There is enough ammunition in the RBI and the government's armoury to defend rupee
Though the situation is not as bad as it was in September 2013, when the currency slipped big time, the RBI has enough ammunition at its disposal to counter slipping from its hand.
Of late, the domestic currency has been weakening against the US dollar. There has been 8 per cent depreciation in the currency, which is close to 69 a dollar. The reason is deterioration in macro fundamentals and also uncertainty in the external environment, especially trade and currency, which was triggered by the US. In the past, the RBI had to ward off such threats to domestic currency by taking a series of measures. Though the situation is not as bad as it was in September 2013, when the currency slipped big time, the RBI has enough ammunition at its disposal to counter slipping from its hand.
Using Foreign Exchange Reserves
This is the first line of defence for central bankers. The RBI is already intervening in the market to protect the rupee at below 69 levels against the US dollar. The country has reserves of over $400 billion. But selling dollars to intervene in the market means using the precious foreign exchange reserves. The reserves are already down by $25 billion in the last few months because of RBI's intervention in the forex market.
Raising Interest RateThe inflation targeting or inflation dynamics often dictate the interest rate direction in an economy, but higher interest rates, too, help in protecting the value of rupee as it attracts foreign capital into the country. But it is not advisable to use interest rate as a tool to protect rupee as higher interest rates have other negative implications for the economy.
Allow Banks and Financial Institutions To Raise Dollar Deposits
This is something RBI under Raghuram Rajan did when the rupee saw sharp depreciation in August-September 2013. The banks managed to raise a whopping $34 billion under the scheme.
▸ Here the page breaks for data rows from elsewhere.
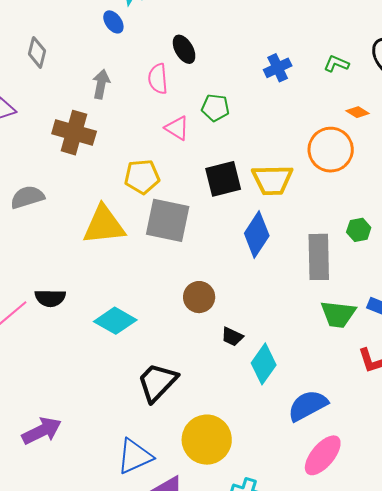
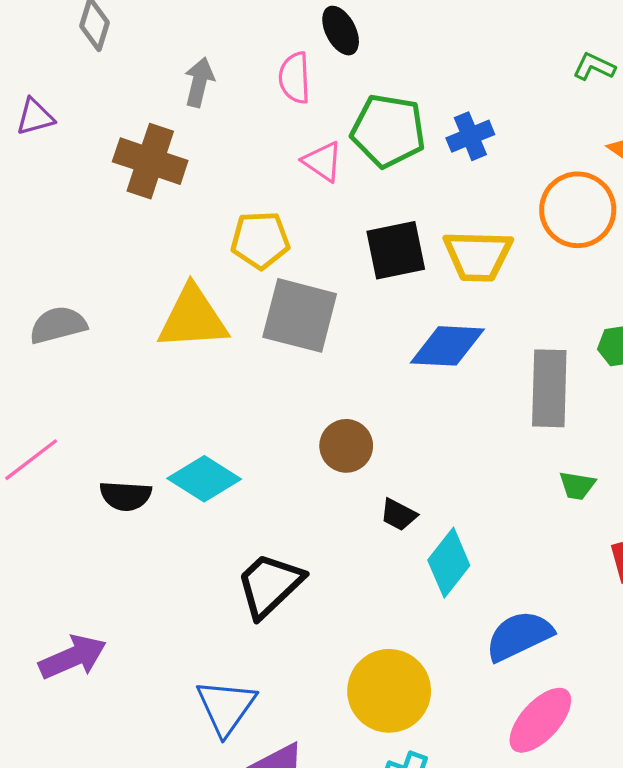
blue cross: (278, 68) -> (470, 136), moved
green pentagon: (215, 108) -> (388, 131), size x1.6
gray semicircle: (27, 197) -> (58, 325), moved
blue diamond: (257, 235) -> (447, 346), turned 57
black semicircle: (50, 298) -> (126, 496), moved
green trapezoid: (338, 314) -> (577, 485), size x0.6
yellow circle: (207, 440) -> (389, 691), moved
blue triangle: (135, 456) -> (226, 707), turned -33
But banks need some support from the regulator as they should be able to redeem the foreign deposits just in case the value of dollar goes up against the rupee. Under the Rajan deal, the banks raised the dollar deposits and handed the currency to RBI, which in turn gave them the equivalent rupee. After the three year maturity, the RBI, which already entered into forward dollar contract with other institutions, gave the dollar back to banks in exchange of rupee resources.
Restrictions on Remittances by Resident Indians
In the past, RBI has used this tool to restrict the demand for dollars by resident Indians. Currently, the RBI allows remittances of $2,50,000 in one financial year. This limit was $1,25,000 five years ago and $25,000 in 2004.
Higher import duties
The government has earlier used the higher import duties route especially on gold as a measure to reduce the imports. Similarly, there can be a case for higher duties on electronics imports, which have gone up substantially. The RBI can always recommend this as India has a two deficit problem, which results in higher current account deficit (CAD). A higher trade and CAD impact the country's balance of payment book.
Sovereign Bond IssueThis is not the first option and ideally shouldn't be the last as foreign investors won't invest in a country that has a weak currency. If nothing works, this can be the last resort to prop up rupee value.